En 2026 se permite la pesca de diez especies en las aguas continentales de la comunidad. Entre ellas figuran la trucha común, el salmón atlántico —restringido a los tramos y ríos indicados expresamente en los anexos de cada cuenca— y la trucha arcoíris, junto a varias especies ciprínidas como el barbo, la carpa, el carpín, el gobio y el piscardo, además del black-bass y el cangrejo señal, cuya captura solo se admite en determinados tramos de las cuencas del Ebro y del Camesa.
El periodo hábil para la pesca del salmón se fija entre el 1 de mayo y el momento en que se alcance el cupo máximo autorizado en cada río, sin poder prolongarse más allá del 30 de junio.
En el caso de la trucha común y del resto de especies, con carácter general, la temporada se desarrollará del 1 de abril al 31 de julio, mientras que la pesca del cangrejo señal se permitirá del 1 de julio al 15 de octubre.
La práctica de la pesca solo se podrá llevar a cabo cinco días por semana —martes, miércoles, viernes, sábados y domingos—, además de los festivos nacionales y autonómicos, y dentro de unos horarios que varían según el mes. La jornada se iniciará a las 6.30 horas en los meses con más horas de luz y se reducirá hasta las 18.00 horas en el periodo invernal.

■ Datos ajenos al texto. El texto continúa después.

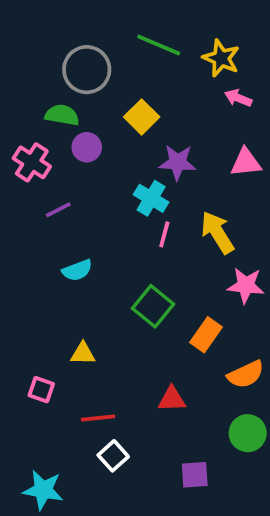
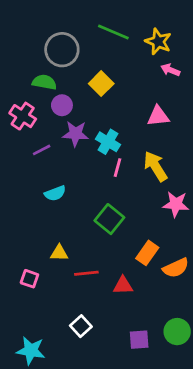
purple star: (178, 162) -> (75, 134), moved
pink triangle: (246, 162) -> (158, 116), moved
orange rectangle: (206, 335) -> (147, 253), moved
red line: (98, 418) -> (86, 273), moved
green circle: (248, 433) -> (177, 332), moved

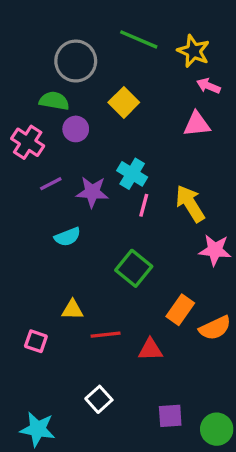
pink triangle: (158, 116) -> (197, 124), moved
purple star: (75, 134) -> (92, 192), moved
green circle: (177, 332) -> (217, 429), moved

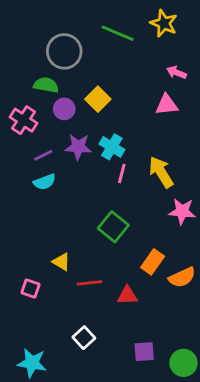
yellow star: (193, 51) -> (164, 23), moved
yellow square: (124, 102) -> (98, 99), moved
purple star: (92, 192) -> (78, 147), moved
cyan semicircle: (67, 237) -> (45, 182), moved
yellow triangle: (72, 310) -> (61, 262), turned 30

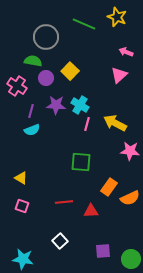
pink triangle: (167, 105) -> (119, 75), turned -36
purple line: (43, 155) -> (31, 111), turned -48
yellow arrow: (161, 172) -> (115, 123), turned -30
green square: (113, 227) -> (81, 162), turned -35
yellow triangle: (61, 262) -> (21, 178), moved

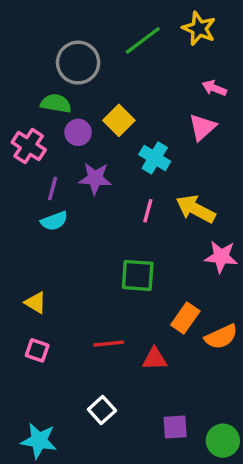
green line: (84, 24) -> (143, 40), turned -60
cyan cross: (80, 105) -> (155, 158), moved

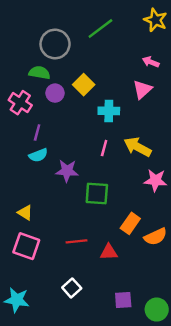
yellow star: (199, 28) -> (155, 20), moved
cyan cross: (155, 158) -> (109, 111), turned -30
purple star: (95, 178) -> (67, 171), moved
pink square: (37, 350) -> (26, 246), size x1.6
cyan star: (39, 441) -> (17, 300), moved

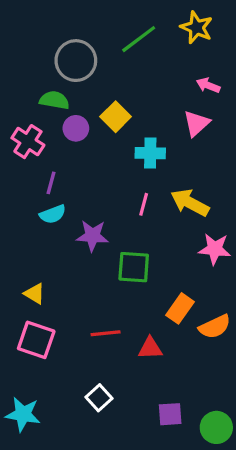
yellow star: (155, 20) -> (197, 28), moved

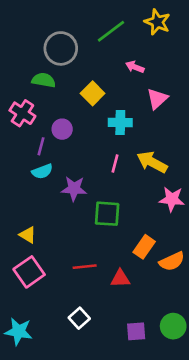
pink arrow: (208, 85) -> (135, 67), moved
purple circle: (76, 128) -> (62, 129), moved
pink square: (36, 340) -> (29, 272), turned 36
green circle: (216, 427) -> (173, 326), moved

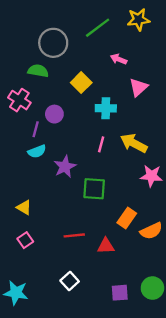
yellow star: (157, 22) -> (138, 19), turned -30
purple star: (74, 189) -> (65, 167), turned -30
pink square: (29, 272) -> (25, 240), size x0.6

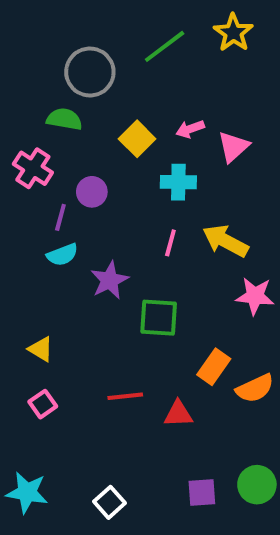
yellow star: (138, 19) -> (233, 33), turned -30
pink arrow: (119, 59) -> (190, 129), moved, turned -42
white square: (70, 281) -> (110, 502), moved

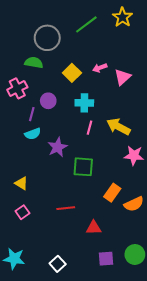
pink cross: (33, 168) -> (17, 88), turned 30
cyan cross: (178, 182) -> (84, 103), moved
red triangle: (178, 414) -> (94, 228), moved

Asimismo, la Orden establece una talla mínima de 45 centímetros para las capturas de salmón atlántico y de 21 centímetros para la trucha común, sin fijar talla mínima para el resto de especies autorizadas.
Cupos de captura y modalidades
En materia de cupos, se limita la pesca del salmón a un único ejemplar por pescador y temporada, además de fijarse un máximo anual de capturas por río de 12 ejemplares en el Asón, 15 en el Pas, 6 en el Nansa y 5 en el Deva.
En las zonas libres se establece un cupo máximo de 3 salmones por río. Una vez alcanzado este límite, durante el resto de la temporada solo se permitirá la pesca de salmón en los cotos.
Para la trucha común se fija un cupo general de hasta cinco ejemplares por pescador y día. En el caso del cangrejo señal no se establece límite de capturas, siendo obligatoria la eliminación inmediata de todos los ejemplares extraídos. El resto de especies no tiene cupo máximo.
Por otra parte, la normativa mantiene la exclusividad de la pesca con caña, prohibiendo expresamente la pesca desde embarcaciones o cualquier artefacto flotante, y concreta de forma detallada los cebos y señuelos que se pueden utilizar.
Se refuerza igualmente la regulación de la modalidad de captura y suelta, que solo podrá practicarse con señuelos artificiales dotados de un único anzuelo sin arponcillo y con devolución inmediata de las capturas, salvo en el caso de especies exóticas invasoras, que deberán ser sacrificadas en todo caso.
Control de especies invasoras y competiciones
La Orden incorpora medidas específicas para frenar la expansión de especies exóticas invasoras, como la carpa, el black-bass, la trucha arcoíris y el cangrejo señal, prohibiendo su posesión y transporte en vivo, su introducción en el medio natural y su devolución al agua una vez capturadas.
También se regula la organización de competiciones deportivas de pesca, que solo podrán celebrarse en el Escenario Deportivo de Rudagüera, exclusivamente en la modalidad de captura y suelta y con un máximo de diez participantes titulares por prueba.
El texto normativo se acompaña de doce anexos: once de ellos recogen la regulación específica de cada cuenca fluvial de Cantabria, facilitando la consulta por ríos y tramos, mientras que el anexo duodécimo fija la valoración económica de las especies piscícolas a efectos de indemnizaciones por daños y perjuicios.
En nota de prensa, el Gobierno de Cantabria ha afirmado que con esta Orden reafirma su compromiso con la gestión sostenible de las aguas continentales, la protección de la biodiversidad y el ejercicio responsable de la pesca deportiva en la región.